▸ Brief:
Only one stretch of the records below should be repeated. It starts with the line containing "have carved out a" and goes on through the line containing "provide a crucial", exactly as written.
[Opening Given records section]
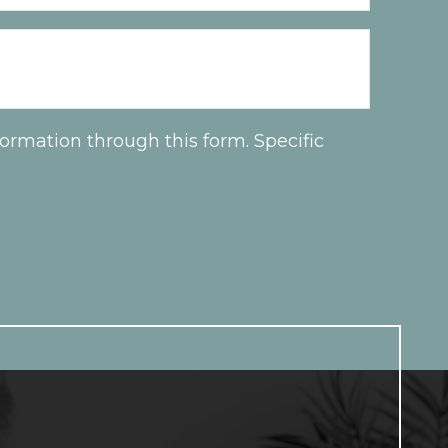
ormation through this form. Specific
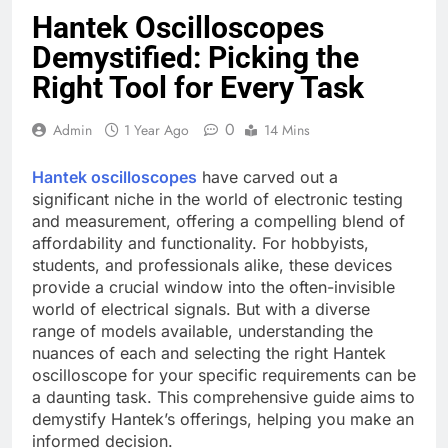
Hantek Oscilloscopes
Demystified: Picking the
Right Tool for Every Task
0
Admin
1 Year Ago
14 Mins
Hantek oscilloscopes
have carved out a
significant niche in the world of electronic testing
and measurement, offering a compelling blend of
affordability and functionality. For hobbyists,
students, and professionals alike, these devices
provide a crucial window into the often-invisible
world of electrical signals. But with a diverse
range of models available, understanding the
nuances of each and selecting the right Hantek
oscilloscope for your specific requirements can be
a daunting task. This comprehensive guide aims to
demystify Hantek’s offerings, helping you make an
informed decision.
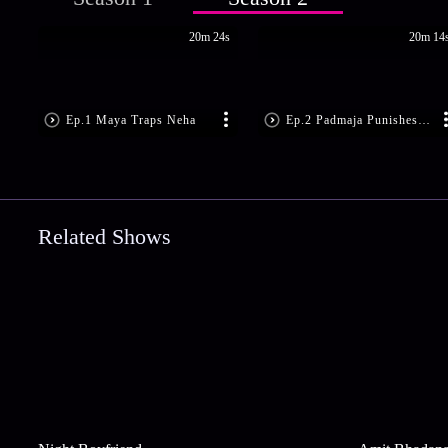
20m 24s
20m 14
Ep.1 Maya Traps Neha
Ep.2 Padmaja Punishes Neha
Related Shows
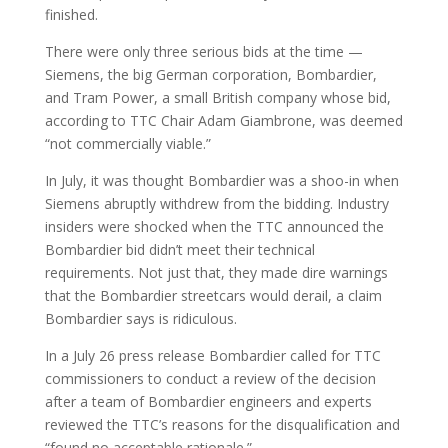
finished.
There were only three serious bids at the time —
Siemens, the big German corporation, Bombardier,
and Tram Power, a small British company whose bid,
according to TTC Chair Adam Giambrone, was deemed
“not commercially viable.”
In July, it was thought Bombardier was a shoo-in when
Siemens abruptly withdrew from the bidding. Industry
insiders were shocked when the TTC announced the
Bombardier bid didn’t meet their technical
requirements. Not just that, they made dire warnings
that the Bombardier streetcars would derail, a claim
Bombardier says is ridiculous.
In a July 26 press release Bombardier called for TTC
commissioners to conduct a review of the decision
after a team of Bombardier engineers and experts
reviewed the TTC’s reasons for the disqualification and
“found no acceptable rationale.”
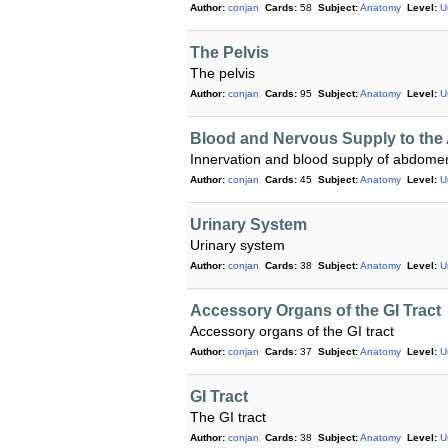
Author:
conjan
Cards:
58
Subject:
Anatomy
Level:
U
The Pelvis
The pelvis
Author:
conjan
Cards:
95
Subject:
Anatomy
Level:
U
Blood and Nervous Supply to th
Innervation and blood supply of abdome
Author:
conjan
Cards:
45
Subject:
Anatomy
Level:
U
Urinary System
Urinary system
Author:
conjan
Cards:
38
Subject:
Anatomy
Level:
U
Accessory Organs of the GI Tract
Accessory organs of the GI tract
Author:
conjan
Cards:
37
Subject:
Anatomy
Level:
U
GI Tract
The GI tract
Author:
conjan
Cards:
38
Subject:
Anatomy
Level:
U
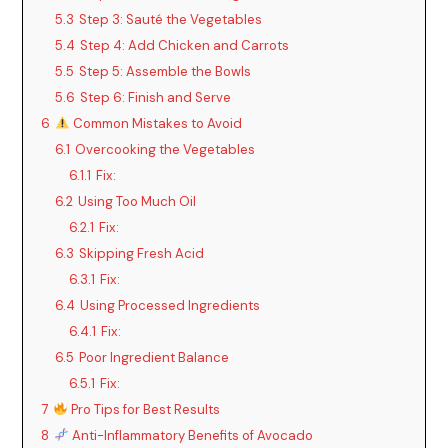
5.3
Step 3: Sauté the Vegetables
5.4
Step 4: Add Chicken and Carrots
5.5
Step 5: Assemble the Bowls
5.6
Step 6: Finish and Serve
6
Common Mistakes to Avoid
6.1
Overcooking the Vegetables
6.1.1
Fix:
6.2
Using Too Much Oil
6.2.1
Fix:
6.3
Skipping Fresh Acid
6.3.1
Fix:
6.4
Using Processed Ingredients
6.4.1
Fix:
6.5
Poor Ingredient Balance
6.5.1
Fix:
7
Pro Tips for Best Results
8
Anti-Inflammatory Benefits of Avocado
[Closing Given records section]
▸ Problem solution:
have carved out a
significant niche in the world of electronic testing
and measurement, offering a compelling blend of
affordability and functionality. For hobbyists,
students, and professionals alike, these devices
provide a crucial window into the often-invisible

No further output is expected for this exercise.